Riguardo alle future visite pastorali pensa che qualcosa vada cambiato nella loro organizzazione?
“Sono partito nel 2020 con uno schema nuovo, una modalità diversa dalla visita pastorale classica, da parrocchia a parrocchia; ora siamo passati alla visita per Unità pastorale. Ogni Up ha qualcosa in sé di diverso, quindi lo schema rimane quello classico di visitare, incontrare tutte le varie realtà ecclesiali sul territorio e non solo… ma poi sono aperto a tutte le soluzioni e alle proposte che mi faranno i preti attraverso il loro moderatore. Diciamo che è una cosa in evoluzione in base alle esigenze delle parrocchie. C’è uno schema fisso: il Vescovo viene e celebra in tutte le chiese parrocchiali, nelle Rsa, visita i malati e anziani in casa. Personalmente l’ho fatto per una vita da vice parroco e poi da parroco, come anche con la visita a tutte le famiglie con la benedizione pasquale annuale. Capisco che i parroci oggi hanno più parrocchie, ma per me era un momento importante di incontro, di ascolto e di presenza di Chiesa in uscita, anche se faticoso. E ringrazio chi continua a farlo con tanto impegno distribuendolo durante tutto l’anno”.

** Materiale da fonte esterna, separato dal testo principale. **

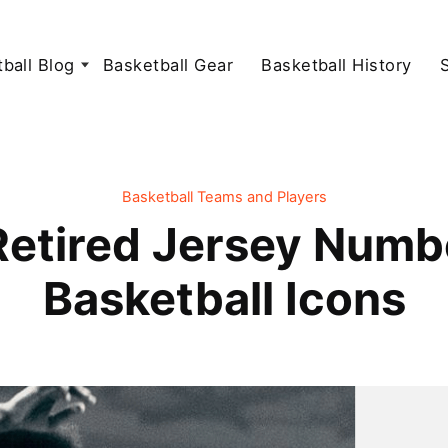
ball Blog
Basketball Gear
Basketball History
Basketball Teams and Players
Retired Jersey Numb
Basketball Icons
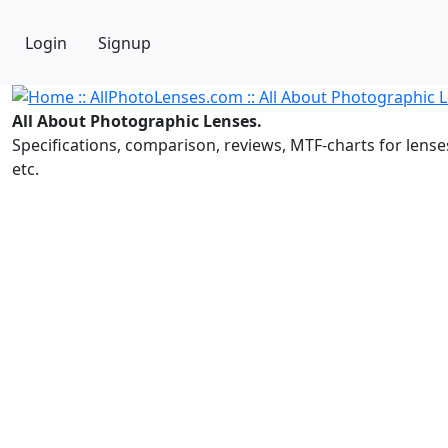
Login
Signup
All About Photographic Lenses.
Specifications, comparison, reviews, MTF-charts for lense
etc.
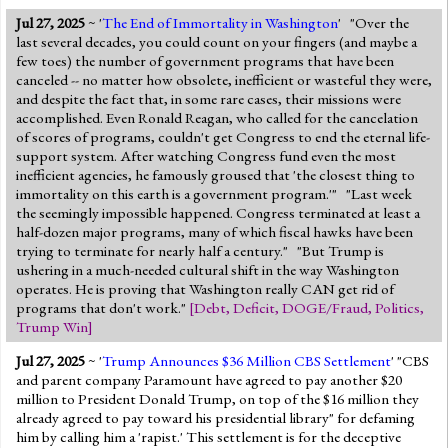
Jul 27, 2025
~ '
The End of Immortality in Washington
' "Over the
last several decades, you could count on your fingers (and maybe a
few toes) the number of government programs that have been
canceled -- no matter how obsolete, inefficient or wasteful they were,
and despite the fact that, in some rare cases, their missions were
accomplished. Even Ronald Reagan, who called for the cancelation
of scores of programs, couldn't get Congress to end the eternal life-
support system. After watching Congress fund even the most
inefficient agencies, he famously groused that 'the closest thing to
immortality on this earth is a government program.'" "Last week
the seemingly impossible happened. Congress terminated at least a
half-dozen major programs, many of which fiscal hawks have been
trying to terminate for nearly half a century." "But Trump is
ushering in a much-needed cultural shift in the way Washington
operates. He is proving that Washington really CAN get rid of
programs that don't work."
[
Debt
,
Deficit
,
DOGE/Fraud
,
Politics
,
Trump Win
]
Jul 27, 2025
~ '
Trump Announces $36 Million CBS Settlement
' "CBS
and parent company Paramount have agreed to pay another $20
million to President Donald Trump, on top of the $16 million they
already agreed to pay toward his presidential library" for defaming
him by calling him a 'rapist.' This settlement is for the deceptive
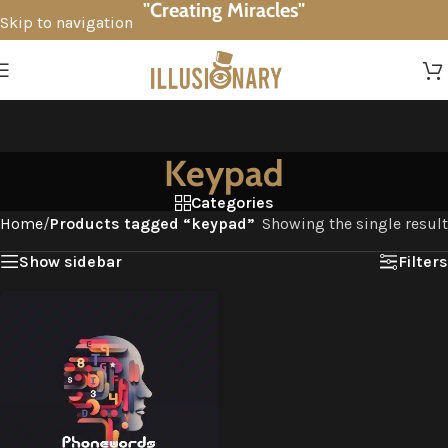
"Creating Miracles"
Skip to navigation
Skip to main content
Keypad
Categories
Home
/
Products tagged “keypad”
Showing the single result
Show sidebar
Filters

Un bilancio del percorso nella Up?
“Sono stato soddisfatto di questa visita: ho trovato grande collaborazione tra tutti i laici, e vorrei dire un grande ‘grazie’ al moderatore e ai parroci che mi sono stati vicini e penso che anch’essi siano stati contenti di avere il Vescovo con loro per diversi giorni. Per quanto mi riguarda la visita pastorale è sempre un momento molto arricchente perché, come pastore, sono felice di stare in mezzo alla gente e anche per conoscere meglio il territorio. Le visite pastorali mi hanno fatto conoscere alcune chiese dove non c’erano state occasioni di cresime o quant’altro, come ad esempio le chiese di Zanco, San Desiderio o Villadeati dove non ero mai stato”.
Per i membri della nostra Up il momento della preparazione della sua visita ha messo in luce un grande desiderio di collaborazione e il piacere di lavorare insieme, la speranza è che non rimanga un momento isolato.
“Lo auspico, e infatti nella Messa di conclusione a Calliano ho sollecitato i tre progetti che devono essere presi in mano dai parroci e dall’équipe pastorale e cioè: un progetto di Catechesi/Annuncio, pn progetto Liturgico e un progetto di Carità. Oltre al coro interparrocchiale ora si cominci concretamente a pensare, elaborare e realizzare insieme, come comunità parrocchiali, queste realtà capaci di creare unità e comunione. Poi il Cammino Sinodale che tutta la Chiesa ha intrapreso ci dona una nuova modalità di partecipazione più consapevole di cui si stanno vedendo i frutti là dove viene vissuto”.